IDC reports that in 2013, India ranked as the sixth largest smartphone market, after China, the U.S, the U.K., Japan and Brazil. It predicts that by 2017, India will become the world’s third fastest growing smart phone market with 459.7 percent growth between 2013 and 2017.

Such statistics are music to mobile payment solution providers’ ears. Investors are also taking notice.

In February 2014, Bangalore-based Ezetap Mobile Solutions raised $8 million in a funding round led by Helion Advisors and including Palo Alto-based Social + Capital Partnership and New York-based Berggruen Holdings.

And mobile point of sales (mPoS) payment firm Mswipe Technologies raised $7 million in 2013 from Matrix Partners India and Mumbai-based Mosambee raised $700,000 from SIDBI Venture Capital in April 2013.

Today, MoneyOnMobile employs about 235 people and posted revenue of about $150 million in 2013. Over a 30-month period, the company has gone from conducting 1,000 transactions per day to doing 400,000 transactions per day.

“Convenience is a big factor in India, where there are limited payment options. Especially with the majority of the people being outside of the banking network, meaning they don’t have access to banks and can only use cash,” Joshi said.

More than 80 million people have used MoneyOnMobile between 2011 and 2014 and Joshi predicts that number will reach 115 million by March 2015. The service works via a simple text message on a basic phone, via an Android App and also on the Web.
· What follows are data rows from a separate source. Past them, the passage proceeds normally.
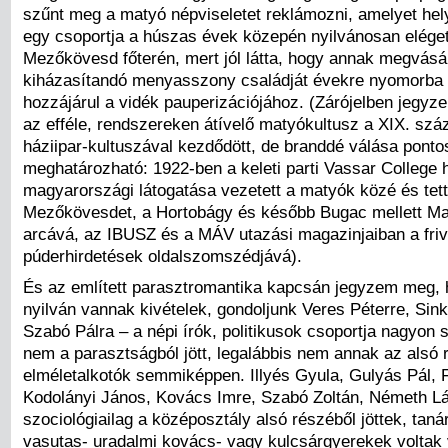
szűnt meg a matyó népviseletet reklámozni, amelyet hely
egy csoportja a húszas évek közepén nyilvánosan eléget
Mezőkövesd főterén, mert jól látta, hogy annak megvásá
kiházasítandó menyasszony családját évekre nyomorba 
hozzájárul a vidék pauperizációjához. (Zárójelben jegy
az efféle, rendszereken átívelő matyókultusz a XIX. sz
háziipar-kultuszával kezdődött, de branddé válása ponto
meghatározható: 1922-ben a keleti parti Vassar College h
magyarországi látogatása vezetett a matyók közé és tet
Mezőkövesdet, a Hortobágy és később Bugac mellett M
arcává, az IBUSZ és a MÁV utazási magazinjaiban a friv
púderhirdetések oldalszomszédjává).
És az említett parasztromantika kapcsán jegyzem meg, 
nyilván vannak kivételek, gondoljunk Veres Péterre, Sin
Szabó Pálra – a népi írók, politikusok csoportja nagyon 
nem a parasztságból jött, legalábbis nem annak az alsó 
elméletalkotók semmiképpen. Illyés Gyula, Gulyás Pál, 
Kodolányi János, Kovács Imre, Szabó Zoltán, Németh L
szociológiailag a középosztály alsó részéből jöttek, taná
vasutas- uradalmi kovács- vagy kulcsárgyerekek voltak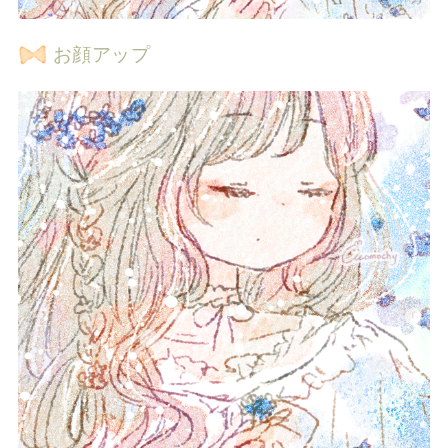
お顔アップ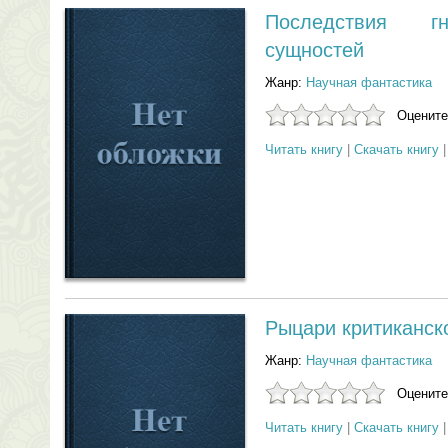
Последствия г
сущностей
Жанр:
Научная фантастика
Оцените
Читать книгу
|
Скачать книгу
Рыцари критиканск
Жанр:
Научная фантастика
Оцените
Читать книгу
|
Скачать книгу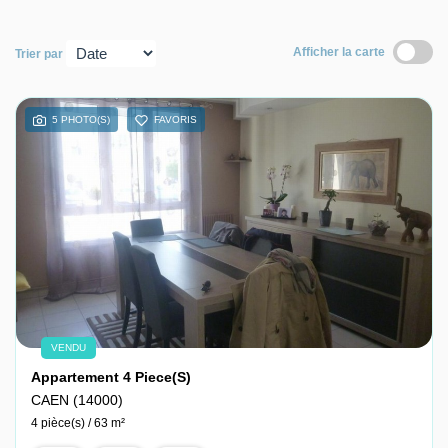
Nous contacter
Afficher la carte
Trier par
Nous rejoindre
5 PHOTO(S)
FAVORIS
VENDU
Appartement 4 Piece(s)
CAEN (14000)
4 pièce(s) / 63 m²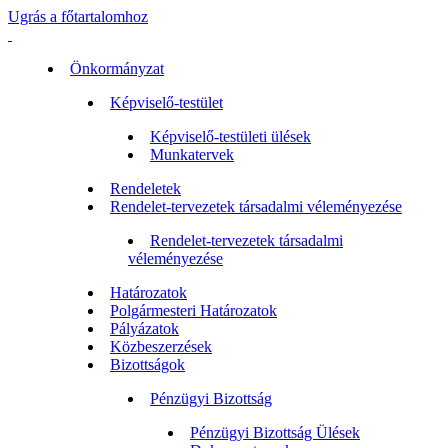
Ugrás a főtartalomhoz
Önkormányzat
Képviselő-testület
Képviselő-testületi ülések
Munkatervek
Rendeletek
Rendelet-tervezetek társadalmi véleményezése
Rendelet-tervezetek társadalmi
véleményezése
Határozatok
Polgármesteri Határozatok
Pályázatok
Közbeszerzések
Bizottságok
Pénzügyi Bizottság
Pénzügyi Bizottság Ülések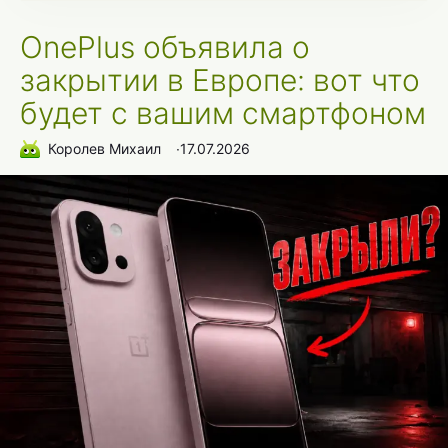
OnePlus объявила о
закрытии в Европе: вот что
будет с вашим смартфоном
Королев Михаил
∙
17.07.2026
It works by having merchants on one side of the platform and consumers on the other (both pre-registered) with the transactions taking place between the two parties. Consumers can do things like shop, pay utility bills and order pre-paid telephones using the platform.

“We are able to convert cash into an electronic format and make it available on the phone,” Joshi said.

Mark Mayad, vice president of investor relations for publicly-traded Calpian, said his firm has already invested about $11 million in MoneyOnMobile and plans to invest somewhere between $6 and $8 million in 2014

He said Calpian CEO Harold Montgomery was in London in 2011 speaking at a conference when he encountered Joshi and his team, who were at the time trying to raise money for the startup.

“At the time, Harold said, ‘Wow, this is the greatest thing I’ve seen in the payment space in the world.’ And if you ask him today, he will tell you the same thing.”

The service appeals to consumers because there are no fees to use it, it’s simple and secure, Mayad said.

To that point, Deloitte notes that large section of the migrant population in Indian cities still incur disproportionate charges while remitting money. They mostly use unsafe means and are looking for safe, convenient and low cost means of sending money home, according to Deloitte.

In general, Calpian believes the mobile payment sector in India will explode in coming years due to a variety of factors including: young demographics and rising incomes, rising smart phone penetration and mobile e-commerce growth. Deloitte analysts agree.

In their report, they wrote: “Although currently, the banking services available on mobile phones (in India) are fairly limited, there is tremendous potential to offer many more services on this channel for both the financially excluded, as well as, the banked population… With over 250 billion bill pay transactions, and less than 1 percent of these through electronic means, there is a large potential for mobile based bill payments, especially for the under-banked who do not have access to banking or other bill pay vendors’ services.”